Chris Carters Schreibstil hat auch hier wieder dafür gesorgt, dass die Seiten nur so verflogen sind.

Er schreibt flüssig, direkt und ohne unnötige Umwege. Die Kapitel lassen sich schnell lesen und enden häufig genau an der Stelle, an der man unmöglich aufhören kann.

Eigentlich wollte ich immer nur noch ein Kapitel lesen.

Und plötzlich waren wieder fünfzig Seiten vorbei.

Das Buch hat mich wirklich gefesselt und mir spannende Lesestunden beschert. Gerade zu Beginn und im letzten Drittel war ich komplett in der Geschichte und musste unbedingt wissen, wie alles zusammenhängt.

Trotzdem hatte das Buch für mich auch kleinere Schwächen.

Stellenweise etwas holprig

Manche Formulierungen haben sich für mich beim Lesen etwas holprig angefühlt.
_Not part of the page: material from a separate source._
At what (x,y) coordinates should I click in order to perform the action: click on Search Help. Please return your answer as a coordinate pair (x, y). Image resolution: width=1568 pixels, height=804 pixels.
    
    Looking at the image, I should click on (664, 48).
Ich bin an einzelnen Sätzen hängen geblieben und musste sie teilweise noch einmal lesen, weil sie nicht ganz so natürlich wirkten, wie ich es von Chris Carter gewohnt bin. Soweit ich gelesen habe, könnte das auch mit der Übersetzung zusammenhängen.

Natürlich kann ich nicht beurteilen, wie sich das englische Original liest. In der deutschen Ausgabe gab es aber einige Stellen, an denen der Lesefluss für mich kurz ins Stocken geraten ist.
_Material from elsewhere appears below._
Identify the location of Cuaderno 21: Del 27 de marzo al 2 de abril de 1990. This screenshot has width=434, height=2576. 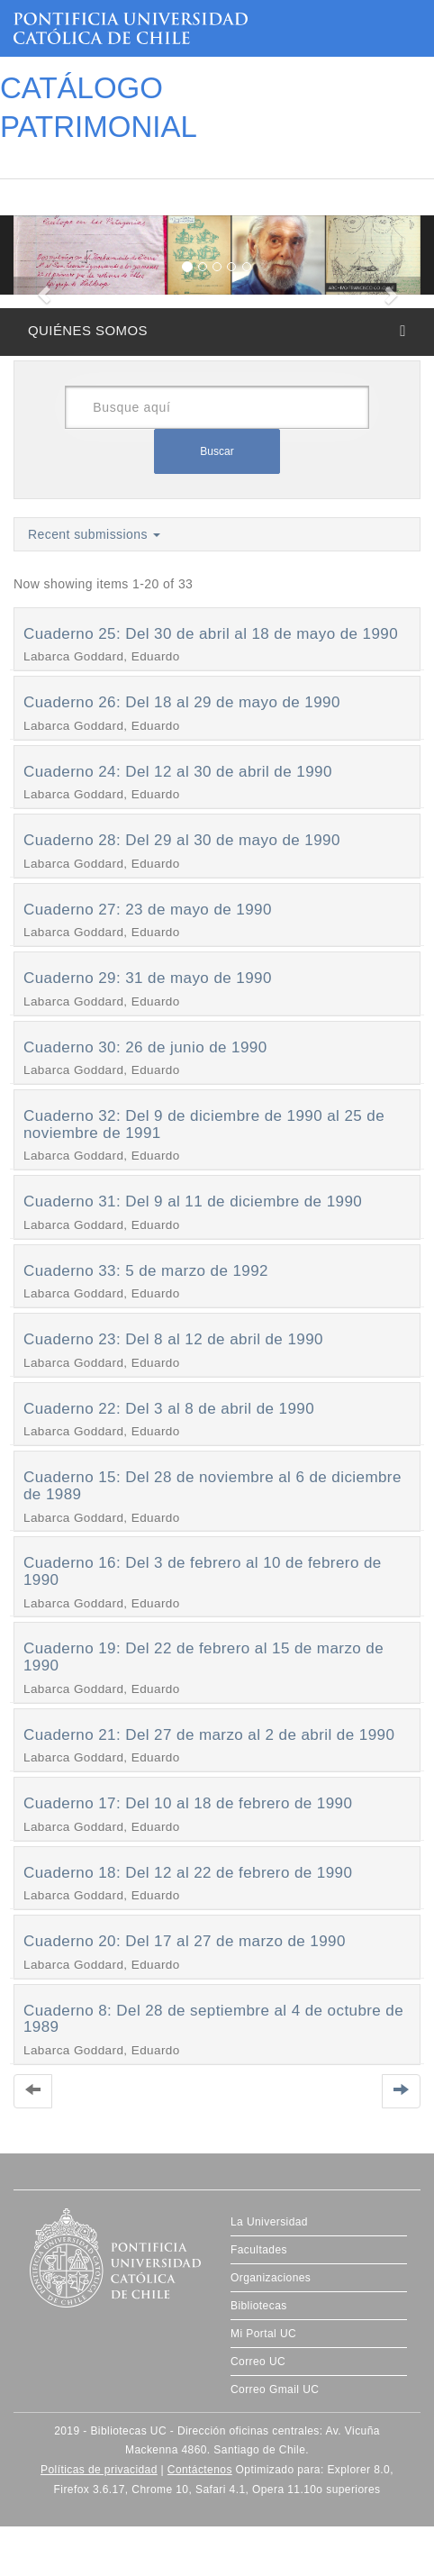 (208, 1734).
Gerade weil ich den Stil aus der Hunter-und-Garcia-Reihe als sehr direkt und flüssig kenne, ist mir das hier etwas stärker aufgefallen.

Auch in der Mitte hatte die Geschichte für mich kleinere Längen.

Der Einstieg war spannend und das Ende hat noch einmal richtig aufgedreht. Dazwischen gab es jedoch einige Passagen, in denen die Handlung etwas auf der Stelle trat und die Spannung leicht nachließ.

Ich war weiterhin neugierig, aber nicht mehr ganz so gefesselt wie zu Beginn.

Vielleicht lag es auch daran, dass das Buch sehr stark von seinem psychologischen Katz-und-Maus-Spiel lebt. Sobald dieses für einen Moment in den Hintergrund rückt, wird das Tempo automatisch ruhiger.

Für mich hätte der Mittelteil deshalb etwas straffer erzählt werden dürfen.

Chris Carter und eine Liebesgeschichte?

Was mich ebenfalls überrascht hat: Es gibt tatsächlich eine Liebesgeschichte.

Und sogar Spice.

Damit hätte ich bei einem Buch von Chris Carter ehrlich gesagt nicht unbedingt gerechnet.

Ich fand es durchaus mutig, dass er sich hier auf ganz andere Elemente einlässt und versucht, eine emotionalere Seite der Geschichte zu erzählen. Gleichzeitig brauchte ich einen Moment, um mich daran zu gewöhnen.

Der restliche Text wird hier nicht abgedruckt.